From the entries below, pull out each line where "determined" appears.

== Material provided

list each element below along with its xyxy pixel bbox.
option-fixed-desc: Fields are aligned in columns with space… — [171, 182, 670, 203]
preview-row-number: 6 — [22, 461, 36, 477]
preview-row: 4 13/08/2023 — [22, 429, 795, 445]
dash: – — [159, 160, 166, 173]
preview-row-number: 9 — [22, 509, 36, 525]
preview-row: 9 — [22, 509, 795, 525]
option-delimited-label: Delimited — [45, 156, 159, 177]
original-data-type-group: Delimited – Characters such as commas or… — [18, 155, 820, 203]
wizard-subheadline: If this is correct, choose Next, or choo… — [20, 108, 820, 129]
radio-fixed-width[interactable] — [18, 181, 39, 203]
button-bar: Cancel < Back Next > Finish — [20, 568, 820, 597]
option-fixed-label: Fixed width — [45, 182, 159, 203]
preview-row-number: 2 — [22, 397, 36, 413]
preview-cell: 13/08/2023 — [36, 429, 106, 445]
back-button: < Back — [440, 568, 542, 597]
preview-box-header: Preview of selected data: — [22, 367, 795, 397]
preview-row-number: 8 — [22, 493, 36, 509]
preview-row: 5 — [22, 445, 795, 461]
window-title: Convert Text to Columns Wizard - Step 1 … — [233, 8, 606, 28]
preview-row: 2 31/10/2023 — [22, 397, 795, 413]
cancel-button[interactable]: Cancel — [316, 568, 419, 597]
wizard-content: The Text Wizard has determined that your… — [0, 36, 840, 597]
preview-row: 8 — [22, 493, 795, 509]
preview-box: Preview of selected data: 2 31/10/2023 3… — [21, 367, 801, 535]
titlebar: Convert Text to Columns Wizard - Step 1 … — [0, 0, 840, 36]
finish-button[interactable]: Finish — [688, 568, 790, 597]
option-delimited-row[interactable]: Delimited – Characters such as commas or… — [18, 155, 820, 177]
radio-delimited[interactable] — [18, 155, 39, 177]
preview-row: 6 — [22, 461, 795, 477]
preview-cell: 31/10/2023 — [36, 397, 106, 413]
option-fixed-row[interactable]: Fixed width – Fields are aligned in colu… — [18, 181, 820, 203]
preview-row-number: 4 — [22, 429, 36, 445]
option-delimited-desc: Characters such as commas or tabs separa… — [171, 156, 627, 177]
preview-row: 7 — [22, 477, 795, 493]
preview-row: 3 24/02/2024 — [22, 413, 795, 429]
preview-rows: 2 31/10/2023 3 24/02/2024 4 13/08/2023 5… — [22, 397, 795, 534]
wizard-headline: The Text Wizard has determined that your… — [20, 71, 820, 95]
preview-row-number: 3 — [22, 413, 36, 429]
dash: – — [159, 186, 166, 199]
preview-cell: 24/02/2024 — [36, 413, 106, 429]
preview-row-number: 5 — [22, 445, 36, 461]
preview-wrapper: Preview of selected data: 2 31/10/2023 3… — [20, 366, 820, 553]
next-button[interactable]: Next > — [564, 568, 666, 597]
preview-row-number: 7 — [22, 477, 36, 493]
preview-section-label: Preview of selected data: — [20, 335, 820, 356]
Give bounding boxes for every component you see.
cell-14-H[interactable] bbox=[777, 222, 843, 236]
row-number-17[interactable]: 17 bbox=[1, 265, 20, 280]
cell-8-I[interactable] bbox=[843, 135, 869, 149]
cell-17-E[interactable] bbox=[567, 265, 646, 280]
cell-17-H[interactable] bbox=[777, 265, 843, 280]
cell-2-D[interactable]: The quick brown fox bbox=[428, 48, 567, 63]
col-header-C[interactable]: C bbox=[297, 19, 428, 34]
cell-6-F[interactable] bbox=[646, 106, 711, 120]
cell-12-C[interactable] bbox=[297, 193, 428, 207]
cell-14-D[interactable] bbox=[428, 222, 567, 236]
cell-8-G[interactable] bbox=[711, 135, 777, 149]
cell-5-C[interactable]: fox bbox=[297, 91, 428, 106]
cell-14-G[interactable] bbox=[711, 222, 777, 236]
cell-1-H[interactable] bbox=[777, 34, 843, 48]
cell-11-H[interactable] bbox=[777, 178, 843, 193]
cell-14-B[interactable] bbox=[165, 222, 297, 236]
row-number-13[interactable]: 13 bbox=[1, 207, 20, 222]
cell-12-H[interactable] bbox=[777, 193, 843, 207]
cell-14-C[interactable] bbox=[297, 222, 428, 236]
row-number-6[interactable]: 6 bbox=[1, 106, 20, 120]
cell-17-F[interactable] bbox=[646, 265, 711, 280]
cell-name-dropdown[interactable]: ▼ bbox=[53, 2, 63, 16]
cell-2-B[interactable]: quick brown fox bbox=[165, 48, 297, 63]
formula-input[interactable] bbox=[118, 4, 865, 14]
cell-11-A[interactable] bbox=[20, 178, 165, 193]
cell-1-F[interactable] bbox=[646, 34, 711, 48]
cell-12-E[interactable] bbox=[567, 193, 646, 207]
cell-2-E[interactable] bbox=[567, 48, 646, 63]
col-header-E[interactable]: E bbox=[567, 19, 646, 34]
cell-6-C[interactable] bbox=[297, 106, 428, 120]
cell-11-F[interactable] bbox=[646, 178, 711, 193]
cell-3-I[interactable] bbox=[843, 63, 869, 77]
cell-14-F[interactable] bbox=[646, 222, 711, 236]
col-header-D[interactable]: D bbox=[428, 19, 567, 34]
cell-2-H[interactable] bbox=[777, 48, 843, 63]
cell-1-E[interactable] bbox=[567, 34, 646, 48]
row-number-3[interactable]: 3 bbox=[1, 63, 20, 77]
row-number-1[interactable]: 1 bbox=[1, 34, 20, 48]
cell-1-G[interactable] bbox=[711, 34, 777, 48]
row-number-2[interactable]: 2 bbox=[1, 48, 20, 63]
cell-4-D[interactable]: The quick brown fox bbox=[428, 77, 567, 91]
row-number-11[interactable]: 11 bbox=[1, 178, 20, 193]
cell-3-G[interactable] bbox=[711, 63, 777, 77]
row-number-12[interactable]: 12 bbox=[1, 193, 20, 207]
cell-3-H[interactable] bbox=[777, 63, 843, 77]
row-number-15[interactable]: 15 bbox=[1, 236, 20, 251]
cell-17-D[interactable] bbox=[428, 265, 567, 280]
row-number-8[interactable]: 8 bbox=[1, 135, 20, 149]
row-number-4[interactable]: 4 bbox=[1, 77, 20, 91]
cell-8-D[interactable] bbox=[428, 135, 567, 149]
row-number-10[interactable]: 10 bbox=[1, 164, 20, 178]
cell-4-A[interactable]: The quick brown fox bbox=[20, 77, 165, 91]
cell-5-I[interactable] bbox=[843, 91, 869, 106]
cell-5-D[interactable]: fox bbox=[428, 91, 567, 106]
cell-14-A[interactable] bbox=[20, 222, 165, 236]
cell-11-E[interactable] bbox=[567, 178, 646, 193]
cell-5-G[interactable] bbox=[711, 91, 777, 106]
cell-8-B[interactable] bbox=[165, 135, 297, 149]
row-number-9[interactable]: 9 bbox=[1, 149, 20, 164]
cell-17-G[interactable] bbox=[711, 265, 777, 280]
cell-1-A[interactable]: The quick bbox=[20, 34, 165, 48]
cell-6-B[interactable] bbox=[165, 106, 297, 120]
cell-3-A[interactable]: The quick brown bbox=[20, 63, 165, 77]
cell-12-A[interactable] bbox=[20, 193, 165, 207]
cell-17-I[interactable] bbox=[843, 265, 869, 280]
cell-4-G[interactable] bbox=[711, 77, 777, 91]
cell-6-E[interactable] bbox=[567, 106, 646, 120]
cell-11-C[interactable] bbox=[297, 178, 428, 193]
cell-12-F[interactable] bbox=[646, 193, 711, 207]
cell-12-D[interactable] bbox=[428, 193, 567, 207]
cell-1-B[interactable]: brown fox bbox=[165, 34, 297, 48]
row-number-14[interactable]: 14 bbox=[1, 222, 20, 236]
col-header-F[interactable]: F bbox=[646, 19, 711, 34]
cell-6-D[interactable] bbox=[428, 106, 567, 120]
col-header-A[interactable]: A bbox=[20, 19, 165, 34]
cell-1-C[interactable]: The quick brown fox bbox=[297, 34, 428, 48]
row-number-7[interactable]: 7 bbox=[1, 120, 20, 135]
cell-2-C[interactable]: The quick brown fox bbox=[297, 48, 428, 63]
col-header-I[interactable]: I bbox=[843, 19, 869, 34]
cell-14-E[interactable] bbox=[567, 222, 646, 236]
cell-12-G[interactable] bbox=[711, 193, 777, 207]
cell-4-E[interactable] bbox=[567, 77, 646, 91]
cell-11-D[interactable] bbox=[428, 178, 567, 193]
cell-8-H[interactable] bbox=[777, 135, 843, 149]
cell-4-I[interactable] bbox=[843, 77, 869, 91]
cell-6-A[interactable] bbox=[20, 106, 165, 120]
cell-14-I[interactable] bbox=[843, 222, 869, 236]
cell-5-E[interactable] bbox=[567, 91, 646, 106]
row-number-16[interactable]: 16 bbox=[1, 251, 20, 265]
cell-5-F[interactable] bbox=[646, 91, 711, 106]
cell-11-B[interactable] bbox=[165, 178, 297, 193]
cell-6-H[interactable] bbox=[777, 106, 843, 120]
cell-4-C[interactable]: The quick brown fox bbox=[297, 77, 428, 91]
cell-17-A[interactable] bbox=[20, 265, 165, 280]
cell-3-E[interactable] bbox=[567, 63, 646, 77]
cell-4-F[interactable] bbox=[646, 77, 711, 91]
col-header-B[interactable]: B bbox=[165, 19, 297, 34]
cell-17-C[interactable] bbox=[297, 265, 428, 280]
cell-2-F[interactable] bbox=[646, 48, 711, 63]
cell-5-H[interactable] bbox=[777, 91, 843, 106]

====

● **Response area**
wizard-content: The Text Wizard has determined that your… — [0, 36, 840, 597]
wizard-headline: The Text Wizard has determined that your… — [20, 71, 820, 95]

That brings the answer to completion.